Lancaster Avenue
Essay
Extending through West Philadelphia into Philadelphia’s western suburbs, Lancaster Avenue has defined a corridor for commerce and community development from the colonial era to the twenty-first century. Named for its destination city more than sixty-five miles away from its origin near Thirty-Second and Market Streets in Philadelphia, the road also memorializes the important commercial, social, and political interactions between Philadelphia and Lancaster during the eighteenth and early nineteenth centuries.

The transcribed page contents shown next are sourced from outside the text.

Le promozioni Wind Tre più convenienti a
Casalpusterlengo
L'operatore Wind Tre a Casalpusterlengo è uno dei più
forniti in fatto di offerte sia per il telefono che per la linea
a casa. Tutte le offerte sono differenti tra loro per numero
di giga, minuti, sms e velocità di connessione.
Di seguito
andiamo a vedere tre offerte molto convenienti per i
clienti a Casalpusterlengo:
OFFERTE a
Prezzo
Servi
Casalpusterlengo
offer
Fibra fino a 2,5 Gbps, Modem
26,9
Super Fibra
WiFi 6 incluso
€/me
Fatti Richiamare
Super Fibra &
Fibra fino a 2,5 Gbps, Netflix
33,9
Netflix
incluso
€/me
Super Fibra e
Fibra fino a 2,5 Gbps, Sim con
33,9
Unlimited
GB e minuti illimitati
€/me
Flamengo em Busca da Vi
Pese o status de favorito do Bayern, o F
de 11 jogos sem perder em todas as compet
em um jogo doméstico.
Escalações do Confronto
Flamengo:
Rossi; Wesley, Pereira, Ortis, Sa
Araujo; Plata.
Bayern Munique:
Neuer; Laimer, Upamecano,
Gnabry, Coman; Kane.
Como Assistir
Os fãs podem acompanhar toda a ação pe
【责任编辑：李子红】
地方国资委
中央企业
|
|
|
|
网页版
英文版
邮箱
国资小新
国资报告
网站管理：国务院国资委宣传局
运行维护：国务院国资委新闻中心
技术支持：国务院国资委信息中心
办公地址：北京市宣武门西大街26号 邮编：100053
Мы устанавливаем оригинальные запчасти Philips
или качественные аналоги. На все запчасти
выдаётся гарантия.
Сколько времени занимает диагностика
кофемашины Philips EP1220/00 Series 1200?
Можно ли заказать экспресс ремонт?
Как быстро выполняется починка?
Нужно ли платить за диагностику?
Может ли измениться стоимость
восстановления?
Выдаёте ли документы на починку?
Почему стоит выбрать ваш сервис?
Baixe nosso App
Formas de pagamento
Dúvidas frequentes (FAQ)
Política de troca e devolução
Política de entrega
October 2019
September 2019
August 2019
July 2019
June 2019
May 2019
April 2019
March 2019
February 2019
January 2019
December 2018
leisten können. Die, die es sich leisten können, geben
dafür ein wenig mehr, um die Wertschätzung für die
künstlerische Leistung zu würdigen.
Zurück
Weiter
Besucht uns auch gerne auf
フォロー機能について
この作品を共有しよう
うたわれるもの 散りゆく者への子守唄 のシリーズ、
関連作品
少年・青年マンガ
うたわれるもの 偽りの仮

Pennsylvania founder William Penn (1644-1718) authorized a road extending west from his port city to the interior in 1697, but like many colonial-era roads at that time it remained little more than a tramped-over expansion of earlier Indian trails that traversed the region. Impetus for improving the road gained strength as settlers, primarily Germans, moved into the far reaches of Chester County near the Susquehanna River—the area designated as Lancaster County in 1729. In addition to moving agricultural goods to market, during the eighteenth century the roadway became known as the “Great Wagon Road” as it enabled thousands of migrants to move into the backcountry of Pennsylvania, Maryland, Virginia, and North Carolina.
A Commercial Lifeline
The Philadelphia-Lancaster Road supported increasing ties between Philadelphia and the new county seat town of Lancaster. Founded in 1729, Lancaster originated as a proprietorship of prominent Philadelphia lawyer Andrew Hamilton (c. 1676-1741), who then served as Speaker of the Pennsylvania Assembly, and his son James (1710-83), also a lawyer and future lieutenant governor of Pennsylvania. The elder Hamilton laid out Lancaster in the image of Philadelphia, with a central square for public buildings and a grid plan of streets. The new town site had an unusual location away from major waterways, but it benefited from the Philadelphia-Lancaster Road, which as King Street ran straight through the middle of town. As Lancaster grew, its merchants ordered goods from Philadelphia and formed partnerships with Philadelphia enterprises; the merchandise hauled by wagon to Lancaster served not only the townspeople but also nearby communities in Pennsylvania and the population spreading into the southern backcountry. As a market town, Lancaster served as a point of exchange for the agricultural production of an extensive hinterland. People, freight, crops, and animals all moved on the Philadelphia-Lancaster Road between the interior and Pennsylvania’s major port in Philadelphia. The road also made Lancaster a natural choice for refugees from Philadelphia during the British Occupation of 1777-78, and it facilitated the movement of the Continental Congress to temporary quarters in nearby York.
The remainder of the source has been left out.